Montag, 12. November 2012

Defizit-Falken und Heuchler


Die selbsternannten Defizit-Falken (deficit hawks) haben im Jahr 2010 viel von der politischen Diskussion Besitz ergriffen, schreibt Paul Krugman in seiner lesenswerten Kolumne („Hawks and Hypocrites“) am Montag in NYTimes.

In einer Zeit der Massenarbeitslosigkeit und der rekord-niedrigen Finanzierungskosten, einer Zeit, wo die Wirtschaftstheorie besagt, dass mehr, nicht weniger deficit spending nötig ist, haben die Schimpfer die meisten der politischen Klasse überzeugt, dass das Haushaltsdefizit, nicht die Beschäftigung die oberste Priorität sein müsse. Und jetzt, wo die Wahl vorbei ist, versuchen sie, dort, wo sie aufgehört haben, weiterzumachen, legt der Träger des Wirtschaftsnobelpreises dar.

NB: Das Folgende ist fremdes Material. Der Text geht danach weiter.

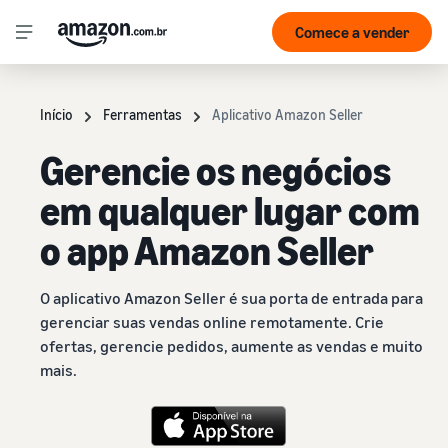
Comece a vender
Início
Ferramentas
Aplicativo Amazon Seller
Gerencie os negócios
em qualquer lugar com
o app Amazon Seller
O aplicativo Amazon Seller é sua porta de entrada para
gerenciar suas vendas online remotamente. Crie
ofertas, gerencie pedidos, aumente as vendas e muito
mais.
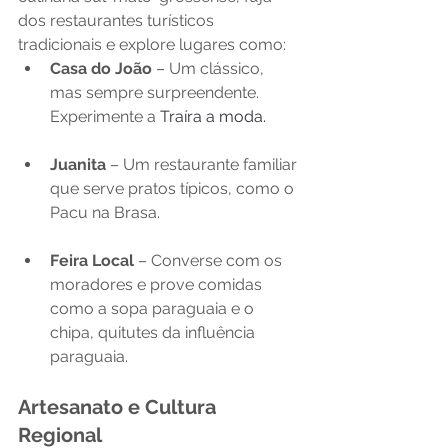
dos restaurantes turísticos 
tradicionais e explore lugares como:
Casa do João
 – Um clássico, 
mas sempre surpreendente. 
Experimente a 
Traíra a moda.
Juanita
 – Um restaurante familiar 
que serve pratos típicos, como o 
Pacu na Brasa.
Feira Local
 – Converse com os 
moradores e prove comidas 
como a sopa paraguaia e o 
chipa, quitutes da influência 
paraguaia.
Artesanato e Cultura 
Regional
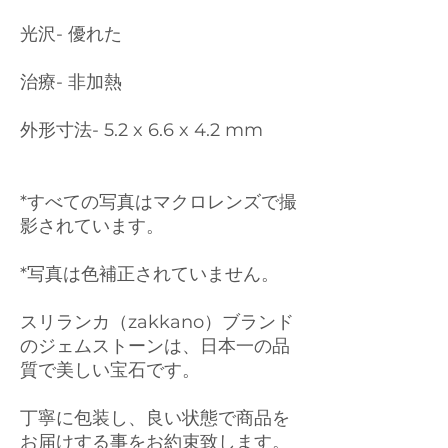
光沢- 優れた
治療- 非加熱
外形寸法- 5.2 x 6.6 x 4.2 mm
*すべての写真はマクロレンズで撮
影されています。
*写真は色補正されていません。
スリランカ（zakkano）ブランド
のジェムストーンは、日本一の品
質で美しい宝石です。
丁寧に包装し、良い状態で商品を
お届けする事をお約束致します。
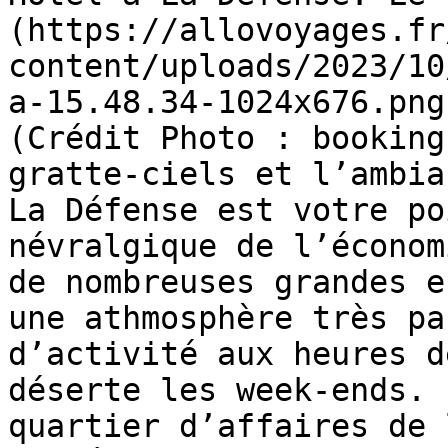
(https://allovoyages.fr
content/uploads/2023/10
a-15.48.34-1024x676.png
(Crédit Photo : booking
gratte-ciels et l’ambia
La Défense est votre po
névralgique de l’économ
de nombreuses grandes e
une athmosphère très pa
d’activité aux heures d
déserte les week-ends. 
quartier d’affaires de 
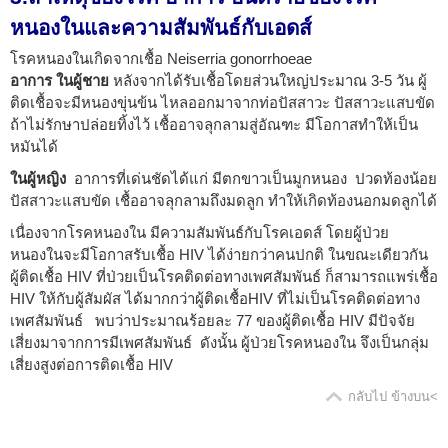
หนองในและความสัมพันธ์กับเอดส์
โรคหนองในเกิดจากเชื้อ Neiserria gonorrhoeae
อาการ ในผู้ชาย
หลังจากได้รับเชื้อโดยส่วนใหญ่ประมาณ 3-5 วัน ผู้
ติดเชื้อจะมีหนองขุ่นข้น ไหลออกมาจากท่อปัสสาวะ ปัสสาวะแสบขัด
ถ้าไม่รักษาปล่อยทิ้งไว้ เชื้ออาจลุกลามสู่อัณฑะ มีโอกาสทำให้เป็น
หมันได้
ในผู้หญิง
อาการที่เด่นชัดได้แก่ มีตกขาวเป็นมูกหนอง ปวดท้องน้อย
ปัสสาวะแสบขัด เชื้ออาจลุกลามถึงมดลูก ทำให้เกิดท้องนอกมดลูกได้
เนื่องจากโรคหนองใน มีความสัมพันธ์กับโรคเอดส์ โดยผู้ป่วย
หนองในจะมีโอกาสรับเชื้อ HIV ได้ง่ายกว่าคนปกติ ในขณะเดียวกัน
ผู้ติดเชื้อ HIV ที่ป่วยเป็นโรคติดต่อทางเพศสัมพันธ์ ก็สามารถแพร่เชื้อ
HIV ให้กับผู้สัมผัส ได้มากกว่าผู้ติดเชื้อHIV ที่ไม่เป็นโรคติดต่อทาง
เพศสัมพันธ์ พบว่าประมาณร้อยละ 77 ของผู้ติดเชื้อ HIV มีปัจจัย
เสี่ยงมาจากการมีเพศสัมพันธ์ ดังนั้น ผู้ป่วยโรคหนองใน จึงเป็นกลุ่ม
เสี่ยงสูงต่อการติดเชื้อ HIV
กลับไป ข้างบน<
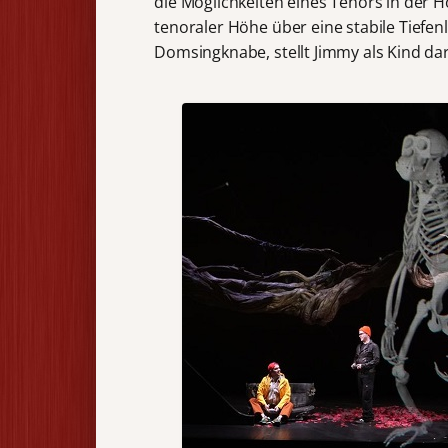
die Möglichkeiten eines Tenors in der H
tenoraler Höhe über eine stabile Tiefen
Domsingknabe, stellt Jimmy als Kind dar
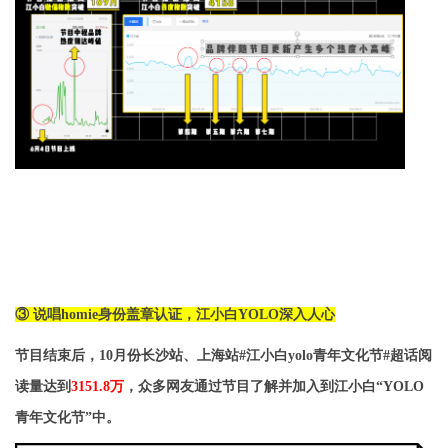
③
说唱
homie
身份盖章认证，江小白
YOLO
深入人心
节目结束后，
10
月份长沙站、上海站
#
江小白
yolo
青年文化节
#
超话阅
读量达到
3151.8
万
，众多网友通过节目了解并加入到江小白“
YOLO
青年文化节”中。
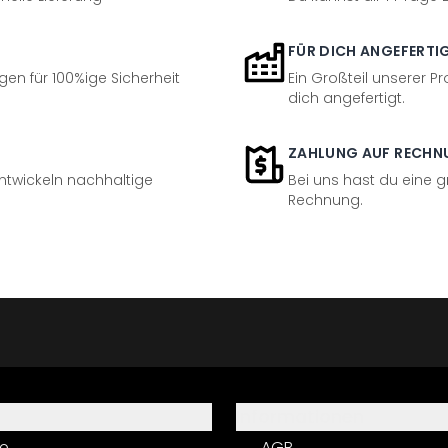
FÜR DICH ANGEFERTI
en für 100%ige Sicherheit
Ein Großteil unserer Pr
dich angefertigt.
ZAHLUNG AUF RECHN
entwickeln nachhaltige
Bei uns hast du eine 
Rechnung.
Informationen
e
AGB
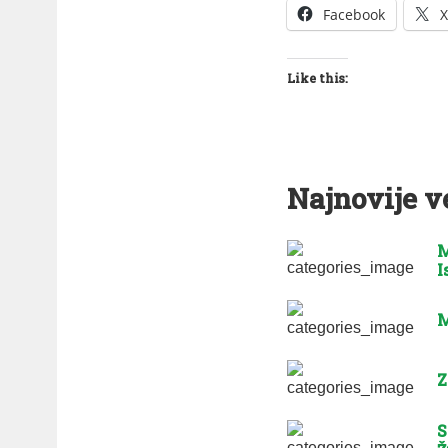
Facebook
X
Like this:
Najnovije v
M
I
M
Z
S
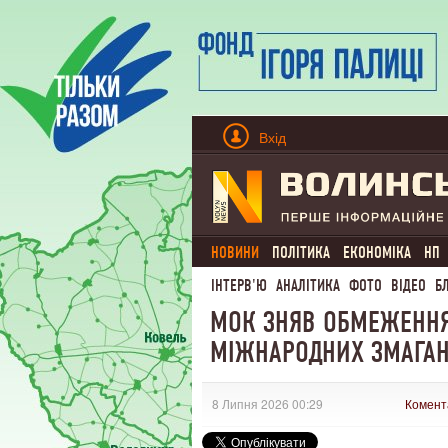
Вхід
НОВИНИ
ПОЛІТИКА
ЕКОНОМІКА
НП
ІНТЕРВ'Ю
АНАЛІТИКА
ФОТО
ВІДЕО
Б
МОК ЗНЯВ ОБМЕЖЕННЯ 
МІЖНАРОДНИХ ЗМАГА
8 Липня 2026 00:29
Комент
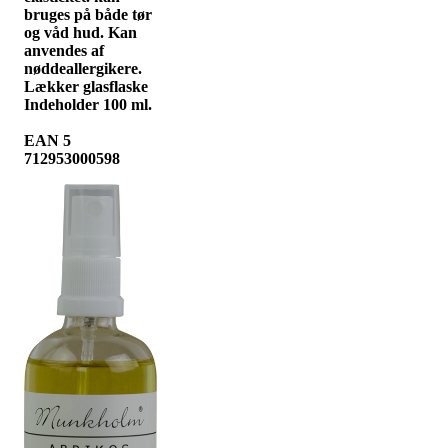
bruges på både tør
og våd hud. Kan
anvendes af
nøddeallergikere.
Lækker glasflaske
Indeholder 100 ml.
EAN 5
712953000598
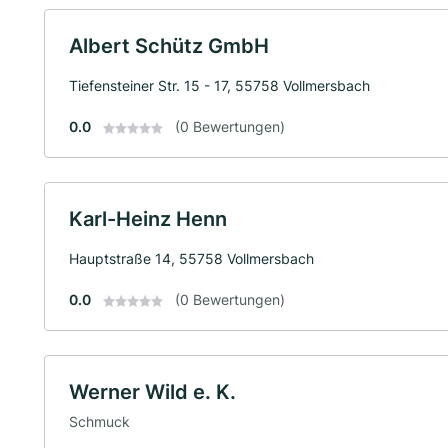
Albert Schütz GmbH
Tiefensteiner Str. 15 - 17, 55758 Vollmersbach
0.0
(0 Bewertungen)
Karl-Heinz Henn
Hauptstraße 14, 55758 Vollmersbach
0.0
(0 Bewertungen)
Werner Wild e. K.
Schmuck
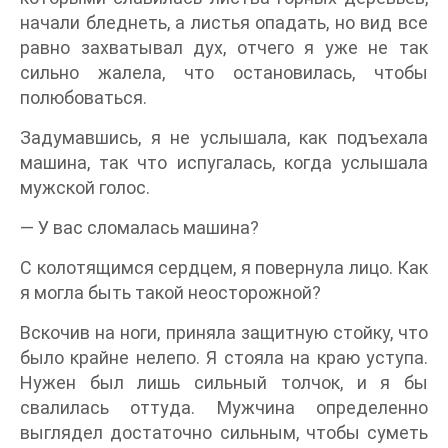
начали бледнеть, а листья опадать, но вид все
равно захватывал дух, отчего я уже не так
сильно жалела, что остановилась, чтобы
полюбоваться.
Задумавшись, я не услышала, как подъехала
машина, так что испугалась, когда услышала
мужской голос.
― У вас сломалась машина?
С колотящимся сердцем, я повернула лицо. Как
я могла быть такой неосторожной?
Вскочив на ноги, приняла защитную стойку, что
было крайне нелепо. Я стояла на краю уступа.
Нужен был лишь сильный толчок, и я бы
свалилась оттуда. Мужчина определенно
выглядел достаточно сильным, чтобы суметь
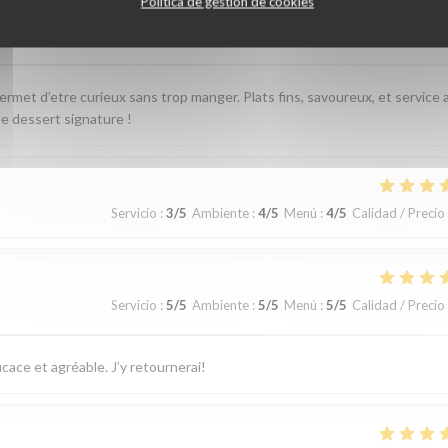
Política de gestión de cookies
Servicio
:
5
/5
Ambiente
:
4
/5
Menú
:
5
/5
Calidad / Precio
permet d’etre curieux sans trop manger. Plats fins, savoureux, et service 
e dessert signature !
Servicio
:
3
/5
Ambiente
:
4
/5
Menú
:
4
/5
Calidad / Precio
Servicio
:
5
/5
Ambiente
:
5
/5
Menú
:
5
/5
Calidad / Precio
cace et agréable. J’y retournerai!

Ihnen sollte gesagt werden, dass sie verschwinden, so Krugman. Die jüngsten Ereignisse zeigen deutlich, was für aufmerksame Beobachter bereits offensichtlich war, dass die Defizit-Schimpfen-Bewegung nie wirklich mit dem Defizit zu tun hatte. Es geht im Grunde genommen darum, via die Angst-Debatte im Hinblick auf das Haushaltsdefizit das Netz der sozialen Sicherheit zu vernichten. Und es passieren zu lassen, wäre nicht nur eine schlechte Politik, sondern auch ein Verrat an die Amerikaner, die gerade einen Präsidenten als Gesundheit-Reformer wiedergewählt und für einige der fortschrittlichsten Senatoren die Stimme abgegeben haben.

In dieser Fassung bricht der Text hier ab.